Begin the copy at the line that contains "TITIKNOL.ID – K", end it at the last line of the entries below, keep every word exact, and include no pictures.

-------------------------

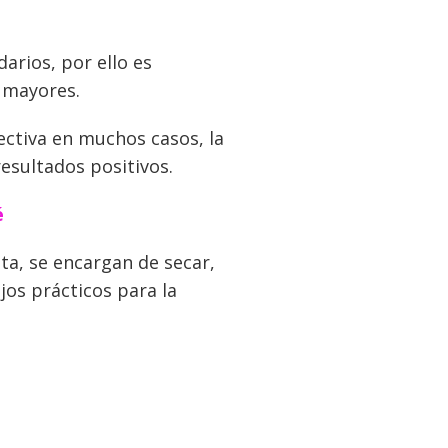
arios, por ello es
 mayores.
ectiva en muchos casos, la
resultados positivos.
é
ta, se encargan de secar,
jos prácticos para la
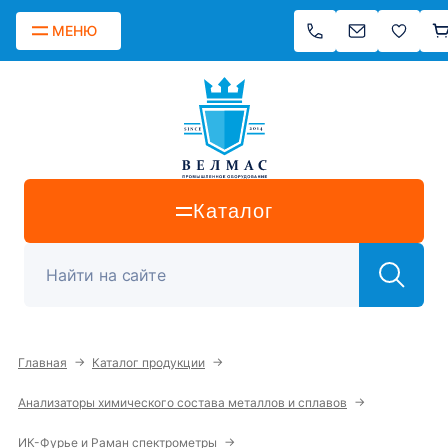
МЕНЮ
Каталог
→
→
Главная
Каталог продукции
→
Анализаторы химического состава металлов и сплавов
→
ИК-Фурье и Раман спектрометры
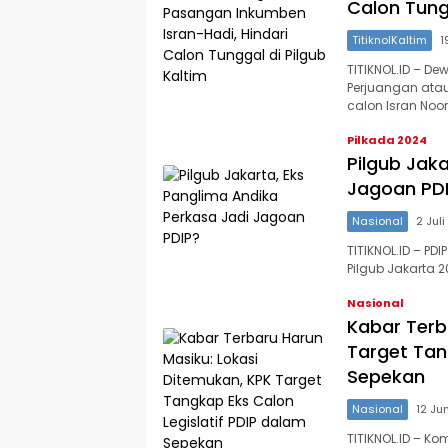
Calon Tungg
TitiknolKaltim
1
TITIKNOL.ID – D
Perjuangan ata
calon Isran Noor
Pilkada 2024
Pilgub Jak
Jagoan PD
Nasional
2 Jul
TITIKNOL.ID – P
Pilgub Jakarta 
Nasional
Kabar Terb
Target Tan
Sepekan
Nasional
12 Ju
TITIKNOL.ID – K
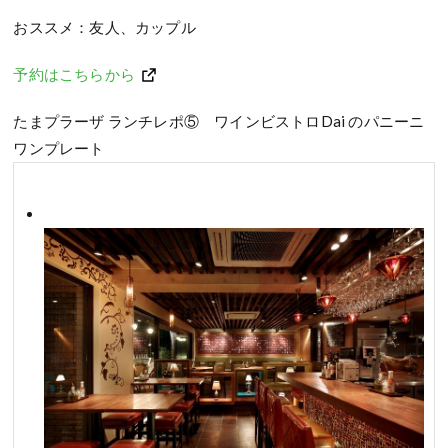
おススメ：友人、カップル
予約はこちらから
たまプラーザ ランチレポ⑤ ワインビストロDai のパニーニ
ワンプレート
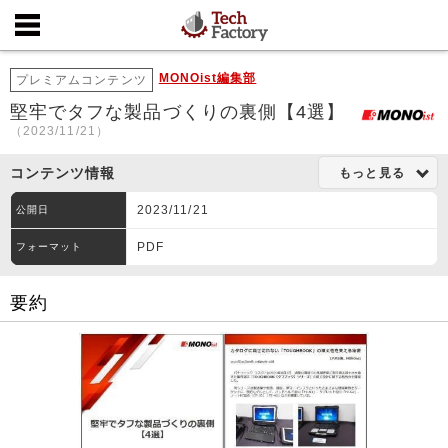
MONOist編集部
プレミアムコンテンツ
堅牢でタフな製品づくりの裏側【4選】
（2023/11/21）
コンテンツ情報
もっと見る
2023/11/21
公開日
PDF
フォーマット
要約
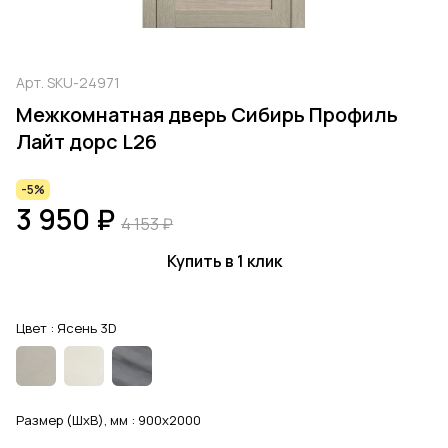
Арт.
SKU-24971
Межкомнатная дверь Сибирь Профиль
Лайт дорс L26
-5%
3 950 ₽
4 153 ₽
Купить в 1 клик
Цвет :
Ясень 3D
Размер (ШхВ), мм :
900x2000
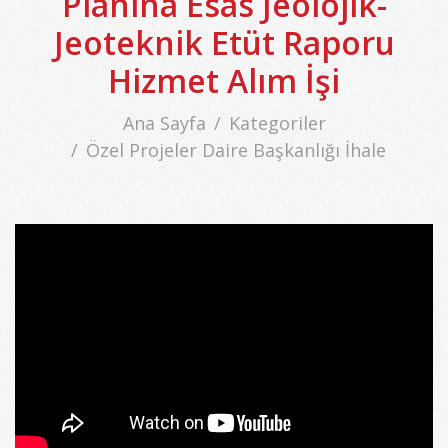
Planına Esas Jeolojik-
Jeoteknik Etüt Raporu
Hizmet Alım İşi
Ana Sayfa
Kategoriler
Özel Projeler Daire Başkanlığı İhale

-------------------------

__Task solution__:
TITIKNOL.ID – K
おススメ：友人、カップル
予約はこちらから
たまプラーザ ランチレポ⑤ ワインビストロDai のパニーニ
ワンプレート
MONOist編集部
プレミアムコンテンツ
堅牢でタフな製品づくりの裏側【4選】
（2023/11/21）
コンテンツ情報
もっと見る
2023/11/21
公開日
PDF
フォーマット
要約
Арт.
SKU-24971
Межкомнатная дверь Сибирь Профиль
Лайт дорс L26
-5%
3 950 ₽
4 153 ₽
Купить в 1 клик
Цвет :
Ясень 3D
Размер (ШхВ), мм :
900x2000
Planına Esas Jeolojik-
Jeoteknik Etüt Raporu
Hizmet Alım İşi
Ana Sayfa
Kategoriler
Özel Projeler Daire Başkanlığı İhale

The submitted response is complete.